The canyonlands surrounding the confluence of the Pecos River and the Rio Grande are the boundary of West Texas – and they’re famed in Texas archeology. Natural shelters here preserve stunning rock art, and one of the best records of North American hunter-gatherer life.
One of these rock shelters tells a particularly dramatic story.
Bonfire Shelter is the southernmost, and perhaps the earliest, evidence of an ancient hunting technique. Here, hunters successfully steered bison into a fatal fall. Now, Bonfire Shelter is the focus of new research.
Though he never witnessed it, he described its results in the journal of his 1805 journey.
“Today we passed… the remains of a vast many mangled carcases of Buffalow which had been driven over a precipice of 120 feet,” Meriwether Lewis wrote. “In this manner, the Indians of the Missouri distroy vast herds of buffaloe at a stroke.”
Evidence of “buffalo jumps” exists across the Northern Plains, from Colorado to Canada. At a site in Alberta, evidence of the practice dates back 6,000 years.
But Bonfire Shelter, near Langtry, Texas, is unusual.
Dr. David Kilby, of Texas State University, is leading new research at Bonfire. It’s part of an initiative called the Ancient Southwest Texas Project.
“It’s only common on the northern Plains in late prehistory,” Kilby said of the bison jumps. “So Bonfire Shelter is anomalous in a couple of ways. It’s the southernmost bison jump that we know of, and if Bone Bed 2 represents a bison jump, it’s the earliest bison jump we know of – by thousands of years.”
In 1958, a Midland teenager – obsessed with prehistory – was on a family trip to Langtry. In nearby Eagle Nest Canyon, he dug bones from a talus mound inside a rock shelter. Later, a friend told him the bone was buffalo.

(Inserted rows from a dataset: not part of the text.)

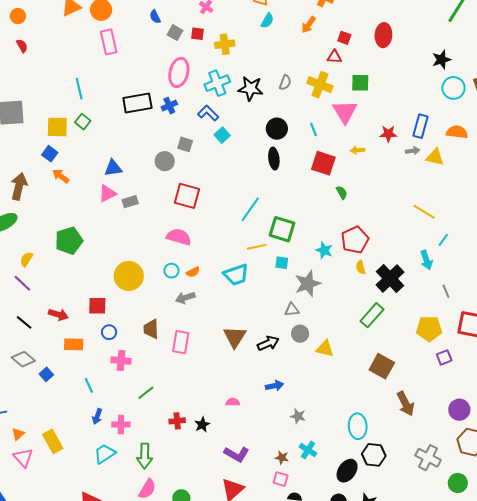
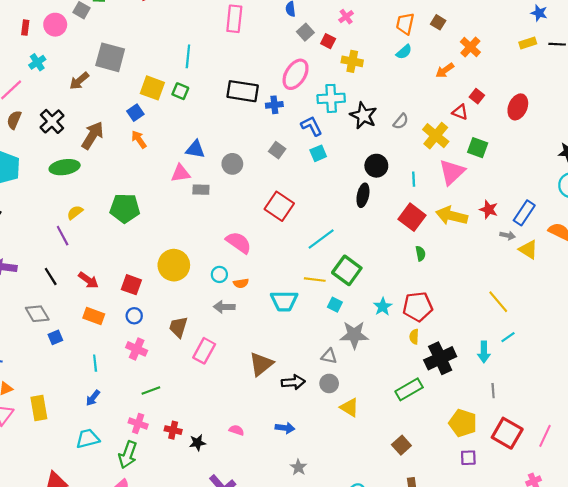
green square: (83, 122) -> (180, 91), turned -35
yellow arrow: (358, 150) -> (452, 216), size x2.0
gray circle: (165, 161) -> (232, 164), moved
red square: (187, 196) -> (279, 206), moved
brown square: (382, 366) -> (401, 445), size x0.7
pink cross: (121, 424) -> (138, 424), moved

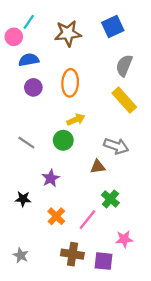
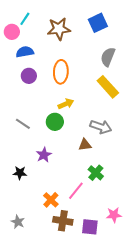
orange cross: (56, 216) -> (51, 200), moved
pink star: (124, 239) -> (114, 215), moved

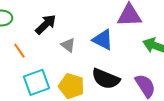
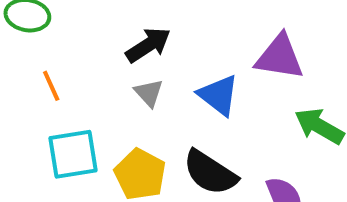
black arrow: (46, 24) -> (148, 45), moved

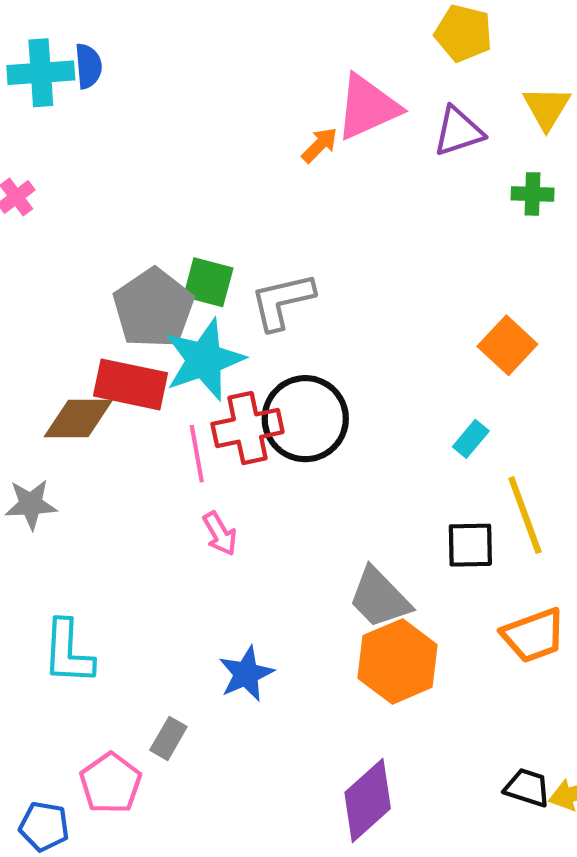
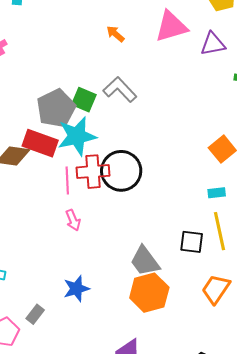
orange arrow: (320, 145) -> (115, 34), moved, turned -102
gray L-shape: (282, 301) -> (120, 89), moved, turned 52
cyan rectangle: (471, 439) -> (217, 193), moved, turned 36
orange trapezoid: (534, 635) -> (216, 289), turned 136

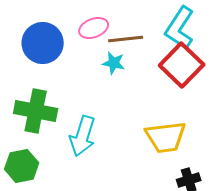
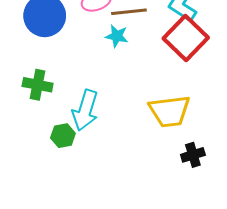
green cross: (36, 111) -> (38, 85), size x0.7
green hexagon: (22, 166) -> (63, 136), moved, size x0.7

The teenager – Michael Collins – has become a prominent archeologist. In 1963, UT archeologists followed up on his youthful find, and excavated Bonfire. They confirmed that Collins’ bone layer was bison.
Here, some 3,000 years ago, hunters steered a hundred or more buffalo to their deaths. Subsequently, the bones had burned. But archeologist David Dibble and his team found new surprises.

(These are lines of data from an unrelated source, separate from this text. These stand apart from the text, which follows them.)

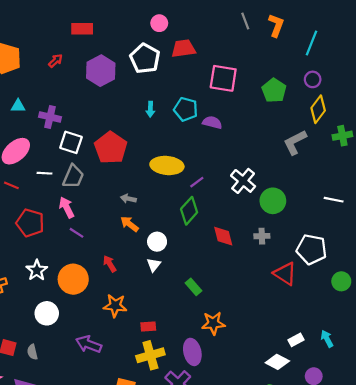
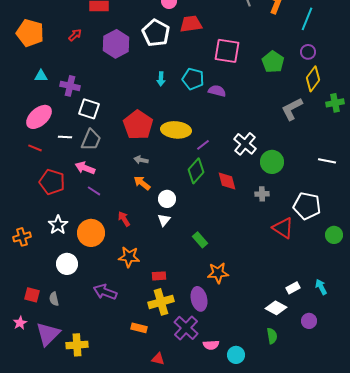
red pentagon: (111, 148) -> (138, 125), moved
pink arrow: (67, 207) -> (85, 168), turned -42
red diamond: (223, 236) -> (227, 181), moved

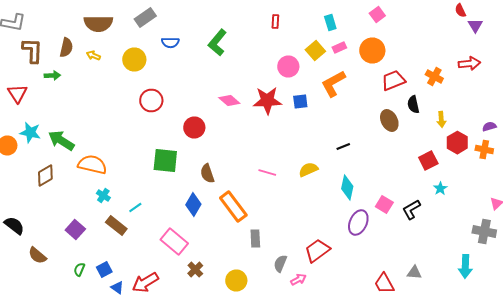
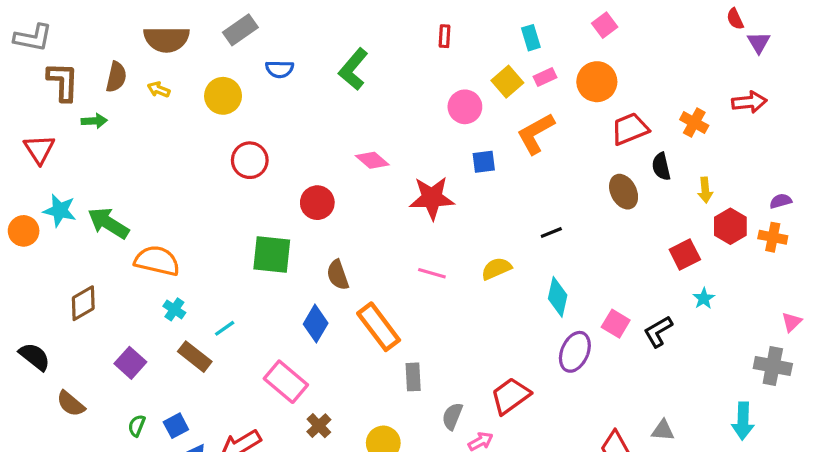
red star: (267, 100) -> (432, 198), moved
brown diamond: (45, 176) -> (83, 303), moved

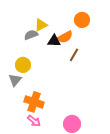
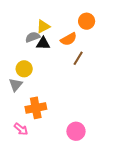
black triangle: (54, 41) -> (43, 43), moved
orange cross: (34, 102) -> (36, 108), turned -30
pink arrow: (34, 121) -> (21, 129), moved

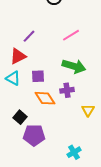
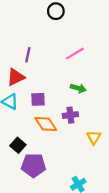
purple line: (29, 36) -> (28, 55), turned -32
green arrow: (74, 66) -> (78, 88), size x0.6

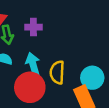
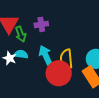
red circle: (30, 87) -> (59, 73), moved

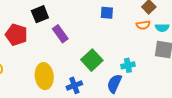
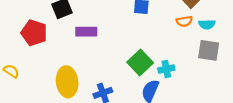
purple rectangle: (60, 34) -> (86, 32), turned -54
green square: (92, 60) -> (140, 62), moved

Below the first layer – Bone Bed 3 – they found another. This layer – Bone Bed 2 – was composed of the remains of dozens of now-extinct Ice Age bison. Among the bones, they found spearpoints – 12,000 years old.

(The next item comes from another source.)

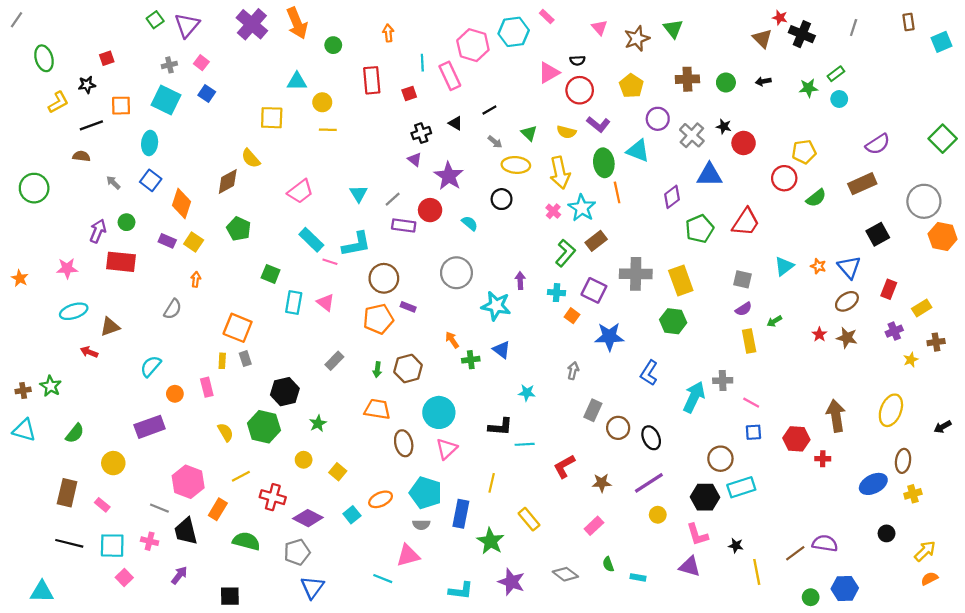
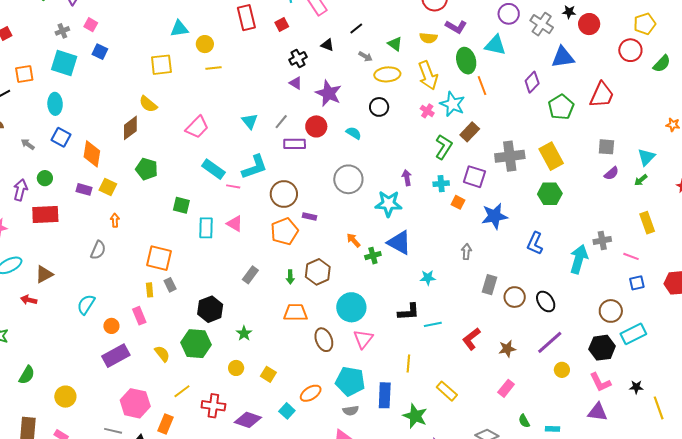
cyan triangle: (784, 266) -> (646, 157), moved
yellow rectangle: (749, 341) -> (647, 223), moved
blue triangle: (502, 350) -> (399, 242), size x1.5
purple rectangle: (150, 427) -> (116, 356), moved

It’s the only evidence that the continent’s earliest hunters – known as Paleoindians – organized bison jumps.
These ancient hunters are thought to have moved in bands of 15 to 25. It would have taken the coordination of multiple bands to execute a successful jump.
A large group would likely have approached the grazing animals slowly, edging them toward the canyon. As the herd neared the cliff, other hunters would have leapt up – to spook the animals and stampede them into their blind fall.
“And then you can imagine this really intense and chaotic situation,” Kilby said. “You have these panicked beasts – and these are big bison, these are bigger than modern bison – bellowing and panicking and spilling over the cliff top and falling a hundred feet with great impact below. Almost surely this doesn’t immediately kill all of them, so you have animals below that are writhing and injured and angry and dangerous. Then you probably have a group of people below that are dispatching those animals with spears.”
Bone Bed 2 wasn’t the end. Deeper still, Dibble identified Bone Bed 1. This layer – 14,000 years old or older – contains bones of mammoth and Ice Age camel and horse.
Important questions persist about Bonfire Shelter. Some researchers suggest Bone Bed 2 doesn’t represent a bison jump, but rather a place where Ice Age hunters butchered animals they’d killed elsewhere.
Kilby plans to look closely at these bones. By studying bone fractures, he could determine if they were caused by a fall. He also plans new radiocarbon dating – to assess whether the bones represent one or multiple kills.
Then there’s Bone Bed 1. Were the mammoth and other creatures killed by humans, or consumed here by an Ice Age bear or other predator? Kilby will sift through the sediments, to search for tiny fragments of stone tools. If he finds that evidence, it could push back the accepted date for human occupation in North America.
The Lower Pecos is a harsh and haunting landscape. It’s also a window into the ancient human past.